» ABOUT THIS TASK
Which lines in the records below contain the word "cell"? Report each of them.

═════ DATA TO EXAMINE

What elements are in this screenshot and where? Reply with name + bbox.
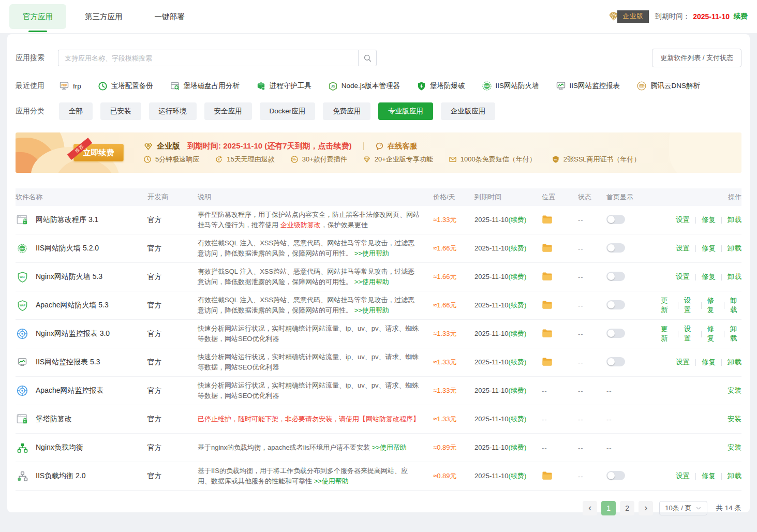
recent-app-item[interactable]: IIS网站监控报表 xyxy=(556,81,620,91)
location-cell: -- xyxy=(542,444,578,452)
developer: 官方 xyxy=(147,471,198,481)
renew-link[interactable]: (续费) xyxy=(509,216,527,224)
recent-app-item[interactable]: 宝塔配置备份 xyxy=(98,81,153,91)
frp-icon: FRP xyxy=(59,81,69,91)
install-action[interactable]: 安装 xyxy=(728,443,741,452)
top-bar: 官方应用第三方应用一键部署 企业版 到期时间： 2025-11-10 续费 xyxy=(0,0,757,33)
home-display-cell xyxy=(606,357,661,368)
uninstall-action[interactable]: 卸载 xyxy=(728,358,741,367)
recent-app-item[interactable]: FRPfrp xyxy=(59,81,81,91)
action-divider xyxy=(721,245,722,252)
page-button[interactable]: 1 xyxy=(601,501,616,515)
update-action[interactable]: 更新 xyxy=(661,296,672,315)
banner-expire-text[interactable]: 到期时间: 2025-11-10 (还有7天到期，点击续费) xyxy=(187,141,352,151)
settings-action[interactable]: 设置 xyxy=(684,296,695,315)
settings-action[interactable]: 设置 xyxy=(676,471,690,481)
category-button[interactable]: 已安装 xyxy=(100,102,141,120)
tab-third-party-apps[interactable]: 第三方应用 xyxy=(71,4,136,29)
help-link[interactable]: >>使用帮助 xyxy=(354,278,389,286)
search-button[interactable] xyxy=(358,50,377,66)
uninstall-action[interactable]: 卸载 xyxy=(730,324,741,343)
category-button[interactable]: 全部 xyxy=(59,102,93,120)
developer: 官方 xyxy=(147,329,198,338)
app-description: 有效拦截SQL 注入、XSS跨站、恶意代码、网站挂马等常见攻击，过滤恶意访问，降… xyxy=(198,238,433,259)
category-button[interactable]: 运行环境 xyxy=(149,102,197,120)
folder-icon[interactable] xyxy=(542,272,553,281)
recent-app-item[interactable]: 堡塔防爆破 xyxy=(417,81,465,91)
price-per-day: ≈1.66元 xyxy=(433,272,474,282)
repair-action[interactable]: 修复 xyxy=(702,272,716,282)
tamper-proof-upgrade-link[interactable]: 企业级防篡改 xyxy=(280,221,321,229)
home-display-toggle[interactable] xyxy=(606,329,625,338)
help-link[interactable]: >>使用帮助 xyxy=(314,477,349,485)
settings-action[interactable]: 设置 xyxy=(676,244,690,253)
install-action[interactable]: 安装 xyxy=(728,415,741,424)
help-link[interactable]: >>使用帮助 xyxy=(372,444,407,451)
home-display-toggle[interactable] xyxy=(606,357,625,366)
category-button[interactable]: 企业版应用 xyxy=(441,102,496,120)
update-software-list-button[interactable]: 更新软件列表 / 支付状态 xyxy=(652,49,741,67)
folder-icon[interactable] xyxy=(542,215,553,224)
recent-app-item[interactable]: WAFIIS网站防火墙 xyxy=(482,81,539,91)
renew-link[interactable]: (续费) xyxy=(509,244,527,252)
home-display-toggle[interactable] xyxy=(606,272,625,281)
folder-icon[interactable] xyxy=(542,300,553,309)
repair-action[interactable]: 修复 xyxy=(702,471,716,481)
home-display-toggle[interactable] xyxy=(606,243,625,253)
page-button[interactable]: 2 xyxy=(620,501,634,515)
help-link[interactable]: >>使用帮助 xyxy=(354,306,389,314)
renew-link[interactable]: (续费) xyxy=(509,415,527,423)
column-header: 位置 xyxy=(542,193,578,202)
renew-link[interactable]: (续费) xyxy=(509,273,527,280)
next-page-button[interactable]: › xyxy=(639,501,653,515)
settings-action[interactable]: 设置 xyxy=(684,324,695,343)
help-link[interactable]: >>使用帮助 xyxy=(354,249,389,257)
recent-app-item[interactable]: 进程守护工具 xyxy=(256,81,311,91)
recent-app-item[interactable]: 堡塔磁盘占用分析 xyxy=(170,81,240,91)
repair-action[interactable]: 修复 xyxy=(702,244,716,253)
uninstall-action[interactable]: 卸载 xyxy=(728,215,741,225)
folder-icon[interactable] xyxy=(542,357,553,366)
uninstall-action[interactable]: 卸载 xyxy=(730,296,741,315)
window-lock-icon xyxy=(16,413,29,425)
renew-link[interactable]: (续费) xyxy=(509,444,527,451)
home-display-toggle[interactable] xyxy=(606,300,625,309)
renew-link[interactable]: (续费) xyxy=(509,387,527,394)
uninstall-action[interactable]: 卸载 xyxy=(728,471,741,481)
recent-app-item[interactable]: JSNode.js版本管理器 xyxy=(328,81,400,91)
renew-link[interactable]: (续费) xyxy=(509,358,527,366)
renew-link[interactable]: (续费) xyxy=(509,330,527,337)
category-button[interactable]: 专业版应用 xyxy=(378,102,433,120)
settings-action[interactable]: 设置 xyxy=(676,358,690,367)
price-per-day: ≈1.33元 xyxy=(433,386,474,395)
prev-page-button[interactable]: ‹ xyxy=(583,501,597,515)
folder-icon[interactable] xyxy=(542,471,553,480)
update-action[interactable]: 更新 xyxy=(661,324,672,343)
home-display-toggle[interactable] xyxy=(606,215,625,224)
install-action[interactable]: 安装 xyxy=(728,386,741,395)
uninstall-action[interactable]: 卸载 xyxy=(728,244,741,253)
repair-action[interactable]: 修复 xyxy=(707,296,718,315)
renew-now-button[interactable]: 推荐 立即续费 xyxy=(73,144,124,161)
page-size-select[interactable]: 10条 / 页 xyxy=(659,501,707,515)
repair-action[interactable]: 修复 xyxy=(702,358,716,367)
category-button[interactable]: 安全应用 xyxy=(204,102,252,120)
online-service-link[interactable]: 在线客服 xyxy=(388,141,418,151)
repair-action[interactable]: 修复 xyxy=(707,324,718,343)
renew-link[interactable]: (续费) xyxy=(509,301,527,309)
search-input[interactable] xyxy=(58,50,358,66)
settings-action[interactable]: 设置 xyxy=(676,272,690,282)
folder-icon[interactable] xyxy=(542,329,553,338)
category-button[interactable]: Docker应用 xyxy=(260,102,316,120)
tab-one-click-deploy[interactable]: 一键部署 xyxy=(141,4,198,29)
category-button[interactable]: 免费应用 xyxy=(323,102,370,120)
uninstall-action[interactable]: 卸载 xyxy=(728,272,741,282)
renew-link[interactable]: (续费) xyxy=(509,472,527,480)
folder-icon[interactable] xyxy=(542,243,553,253)
home-display-toggle[interactable] xyxy=(606,471,625,480)
settings-action[interactable]: 设置 xyxy=(676,215,690,225)
repair-action[interactable]: 修复 xyxy=(702,215,716,225)
recent-app-item[interactable]: DNS腾讯云DNS解析 xyxy=(636,81,700,91)
tab-official-apps[interactable]: 官方应用 xyxy=(9,4,66,29)
license-renew-link[interactable]: 续费 xyxy=(734,12,748,21)
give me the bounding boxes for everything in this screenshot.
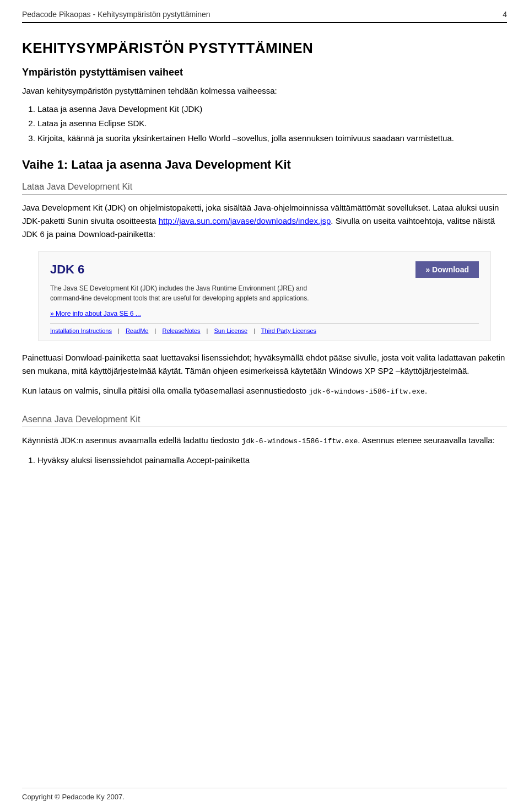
subsection1-heading: Lataa Java Development Kit: [22, 182, 507, 195]
jdk-title-row: JDK 6 » Download: [50, 261, 479, 278]
link-separator: |: [118, 327, 120, 334]
download-button[interactable]: » Download: [415, 261, 479, 278]
sub-heading: Ympäristön pystyttämisen vaiheet: [22, 67, 507, 78]
download-file-note: Kun lataus on valmis, sinulla pitäisi ol…: [22, 384, 507, 398]
main-heading: KEHITYSYMPÄRISTÖN PYSTYTTÄMINEN: [22, 40, 507, 57]
vaihe1-heading: Vaihe 1: Lataa ja asenna Java Developmen…: [22, 158, 507, 172]
download-note: Painettuasi Donwload-painiketta saat lue…: [22, 351, 507, 378]
link-separator: |: [155, 327, 156, 334]
install-intro: Käynnistä JDK:n asennus avaamalla edellä…: [22, 435, 242, 445]
install-instructions-link[interactable]: Installation Instructions: [50, 327, 112, 334]
download-file-note2: .: [425, 386, 427, 395]
steps-list: Lataa ja asenna Java Development Kit (JD…: [37, 103, 507, 145]
list-item: Kirjoita, käännä ja suorita yksinkertain…: [37, 132, 507, 145]
jdk-description: The Java SE Development Kit (JDK) includ…: [50, 283, 337, 303]
link-separator: |: [253, 327, 255, 334]
more-info-anchor[interactable]: » More info about Java SE 6 ...: [50, 310, 141, 318]
link-separator: |: [207, 327, 208, 334]
download-file-note1: Kun lataus on valmis, sinulla pitäisi ol…: [22, 386, 309, 395]
install-file-code: jdk-6-windows-i586-iftw.exe: [242, 437, 358, 445]
subsection2-heading: Asenna Java Development Kit: [22, 415, 507, 427]
screenshot-links-row: Installation Instructions | ReadMe | Rel…: [50, 323, 479, 334]
releasenotes-link[interactable]: ReleaseNotes: [162, 327, 200, 334]
header-title: Pedacode Pikaopas - Kehitysympäristön py…: [22, 10, 210, 19]
jdk-screenshot-box: JDK 6 » Download The Java SE Development…: [39, 251, 490, 341]
list-item: Lataa ja asenna Java Development Kit (JD…: [37, 103, 507, 116]
jdk-url-link[interactable]: http://java.sun.com/javase/downloads/ind…: [159, 216, 331, 225]
intro-text: Javan kehitysympäristön pystyttäminen te…: [22, 85, 507, 98]
jdk-title: JDK 6: [50, 262, 84, 277]
header-page-number: 4: [503, 10, 507, 19]
install-intro2: . Asennus etenee seuraavalla tavalla:: [358, 435, 495, 445]
copyright-text: Copyright © Pedacode Ky 2007.: [22, 793, 125, 801]
readme-link[interactable]: ReadMe: [126, 327, 149, 334]
page-header: Pedacode Pikaopas - Kehitysympäristön py…: [22, 0, 507, 23]
page-footer: Copyright © Pedacode Ky 2007.: [22, 788, 507, 801]
more-info-link: » More info about Java SE 6 ...: [50, 310, 479, 318]
list-item: Hyväksy aluksi lisenssiehdot painamalla …: [37, 454, 507, 467]
install-intro-paragraph: Käynnistä JDK:n asennus avaamalla edellä…: [22, 434, 507, 448]
jdk-intro-paragraph: Java Development Kit (JDK) on ohjelmisto…: [22, 201, 507, 241]
third-party-licenses-link[interactable]: Third Party Licenses: [261, 327, 316, 334]
list-item: Lataa ja asenna Eclipse SDK.: [37, 117, 507, 130]
sun-license-link[interactable]: Sun License: [214, 327, 248, 334]
install-steps-list: Hyväksy aluksi lisenssiehdot painamalla …: [37, 454, 507, 467]
download-file-code: jdk-6-windows-i586-iftw.exe: [309, 388, 425, 396]
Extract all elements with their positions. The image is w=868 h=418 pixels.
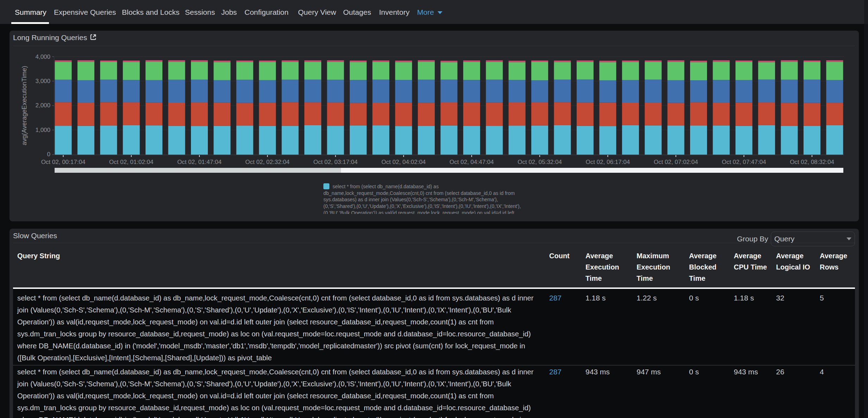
- svg-text:Oct 02, 03:17:04: Oct 02, 03:17:04: [314, 159, 358, 165]
- svg-text:avg(AverageExecutionTime): avg(AverageExecutionTime): [21, 66, 28, 145]
- svg-text:Oct 02, 07:02:04: Oct 02, 07:02:04: [654, 159, 698, 165]
- svg-text:1,000: 1,000: [35, 127, 50, 133]
- svg-text:4,000: 4,000: [35, 53, 50, 60]
- svg-text:Oct 02, 08:32:04: Oct 02, 08:32:04: [790, 159, 834, 165]
- svg-text:Oct 02, 01:02:04: Oct 02, 01:02:04: [109, 159, 154, 165]
- svg-text:Oct 02, 04:02:04: Oct 02, 04:02:04: [382, 159, 426, 165]
- svg-text:2,000: 2,000: [35, 102, 50, 109]
- svg-text:Oct 02, 00:17:04: Oct 02, 00:17:04: [41, 159, 86, 165]
- svg-text:Oct 02, 01:47:04: Oct 02, 01:47:04: [177, 159, 222, 165]
- svg-text:Oct 02, 02:32:04: Oct 02, 02:32:04: [245, 159, 290, 165]
- svg-text:3,000: 3,000: [35, 78, 50, 84]
- svg-text:Oct 02, 04:47:04: Oct 02, 04:47:04: [450, 159, 494, 165]
- svg-text:Oct 02, 07:47:04: Oct 02, 07:47:04: [722, 159, 766, 165]
- svg-text:Oct 02, 05:32:04: Oct 02, 05:32:04: [517, 159, 562, 165]
- svg-text:Oct 02, 06:17:04: Oct 02, 06:17:04: [585, 159, 630, 165]
- svg-text:0: 0: [47, 151, 50, 158]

══════════

» COMPLETED TASK
location-cell: -- xyxy=(542,444,578,452)
home-display-cell xyxy=(606,357,661,368)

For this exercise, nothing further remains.